● **Exercise materials**
=-=-=

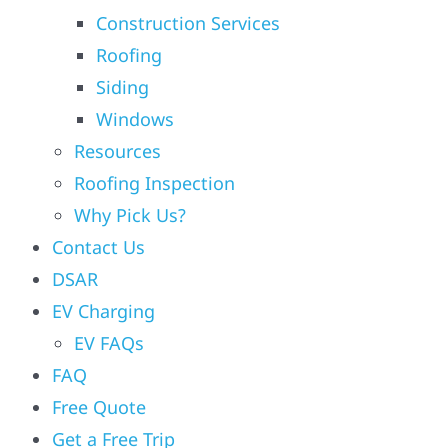
Construction Services
Roofing
Siding
Windows
Resources
Roofing Inspection
Why Pick Us?
Contact Us
DSAR
EV Charging
EV FAQs
FAQ
Free Quote
Get a Free Trip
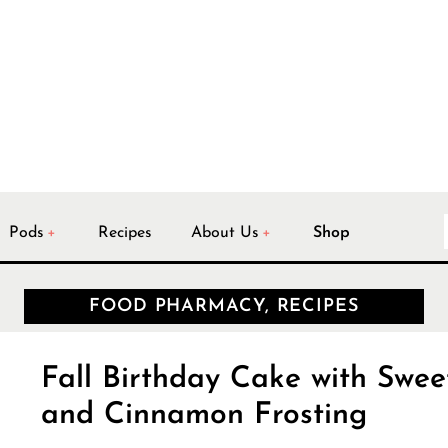
Pods
Recipes
About Us
Shop
FOOD PHARMACY, RECIPES
Fall Birthday Cake with Swee
and Cinnamon Frosting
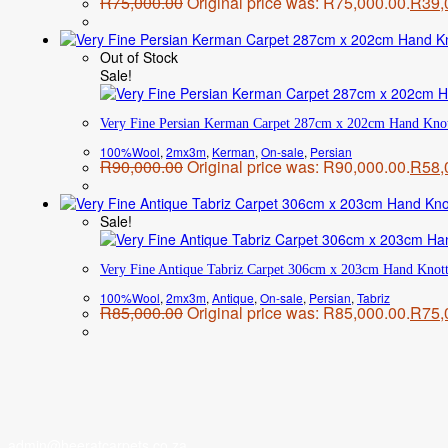
R
75,000.00
Original price was: R75,000.00.
R
39,
Out of Stock
Sale!
Very Fine Persian Kerman Carpet 287cm x 202cm Hand Kno
100%Wool
,
2mx3m
,
Kerman
,
On-sale
,
Persian
R
90,000.00
Original price was: R90,000.00.
R
58,
Sale!
Very Fine Antique Tabriz Carpet 306cm x 203cm Hand Knot
100%Wool
,
2mx3m
,
Antique
,
On-sale
,
Persian
,
Tabriz
R
85,000.00
Original price was: R85,000.00.
R
75,
admin@heeratcarpets.co.za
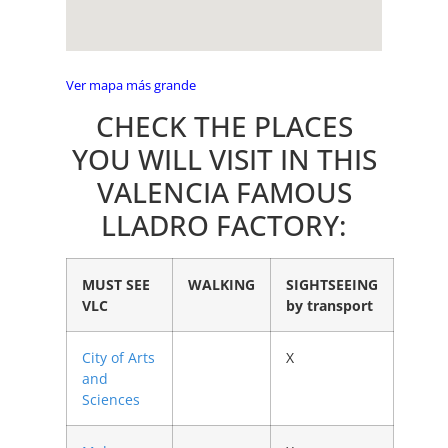
Ver mapa más grande
CHECK THE PLACES
YOU WILL VISIT IN THIS
VALENCIA FAMOUS
LLADRO FACTORY:
MUST SEE
WALKING
SIGHTSEEING
VLC
by transport
City of Arts
X
and
Sciences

=-=-=

● **What is needed**
Give only the number of lines in the entries that contain "Kerman".

● **Exercise output**
2